A couple of things here to note:

- The cardinality (the distinct number of values) on those two columns is very high, meaning that there are many different distinct values. This is due to the value of TIMESTAMP, which records up to milliseconds. This is OK when distributing the data across different partitions, however, it will be very expensive to maintain, as one single new value from the middle of the partition will result in all data from later TIMESTAMP values being shifted across all the remaining partitions.
- There are 539 partitions in the table; however, the values of AVERAGE_OVERLAPS and AVERAGE_DEPTH are very close to this value. This means that pretty much all partitions have overlapping values, so this table is not well clustered at all.
- For more information on how to interpret the clustering information, please refer to Clustering Information Maintained for Micro-partitions (https://docs.snowflake.com/en/user-guide/tables-clustering-micropartitions) and SYSTEM$CLUSTERING_INFORMATION (https://docs.snowflake.com/en/sql-reference/functions/system_clustering_information)

We can use the `SYSTEM` function `ESTIMATE_AUTOMATIC_CLUSTERING_COSTS` to estimate the cost of autoclustering a table. It might take sometime to run (> 10 minutes), To save sometime, we will skip this step, but you are welcome to run it after the lab.

Command as below:

```sql
SELECT SYSTEM$ESTIMATE_AUTOMATIC_CLUSTERING_COSTS(
    'TRAFFIC', 
    '(TO_DATE(TIMESTAMP),CATEGORY_ID)'
);
```

Now we are ready to add clustering keys to the `TRAFFIC` table.

DO NOT RUN the following command in the lab as we have already done so to the `TRAFFIC_CLUSTERED` table, which will be used in the following labs. There is latency for the auto clustering service to kick in and finish on time within the lab allotted time. 

```sql
ALTER TABLE TRAFFIC CLUSTER BY (TO_DATE(TIMESTAMP), CATEGORY_ID);
```

Confirm clustering information for the table `TRAFFIC_CLUSTERED`.

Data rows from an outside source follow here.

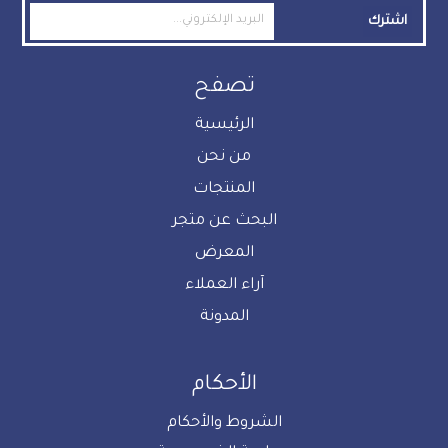
اشترك
تصفح
الرئيسية
من نحن
المنتجات
البحث عن متجر
المعرض
آراء العملاء
المدونة
الأحكام
الشروط والأحكام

Since the clustering columns have been defined, we do not need to enter the columns information into function `SYSTEM$ESTIMATE_AUTOMATIC_CLUSTERING_COSTS` anymore.

In [None]:
SELECT SYSTEM$CLUSTERING_INFORMATION(
    'TRAFFIC_CLUSTERED'
);

Since the table was newly built, the clustering information for the `TRAFFIC_CLUSTERED` table should be optimized from the beginning, similar to the below:

```json
{
  "cluster_by_keys" : "LINEAR(TO_DATE(TIMESTAMP), CATEGORY_ID)",
  "total_partition_count" : 871,
  "total_constant_partition_count" : 0,
  "average_overlaps" : 1.8422,
  "average_depth" : 2.248,
  "partition_depth_histogram" : {
    "00000" : 0,
    "00001" : 0,
    "00002" : 201,
    "00003" : 359,
    "00004" : 217,
    "00005" : 82,
    "00006" : 12,
    "00007" : 0,
    "00008" : 0,
    "00009" : 0,
    "00010" : 0,
    "00011" : 0,
    "00012" : 0,
    "00013" : 0,
    "00014" : 0,
    "00015" : 0,
    "00016" : 0
  },
  "clustering_errors" : [ ]
}
```

We can see that the average_overlaps dropped from 1013 to 1.8 and average_depth dropped from to 1014 to 2.2.

Different acounts might get different results, but should not be too much different.

We are now ready to test the workload again and compare the result.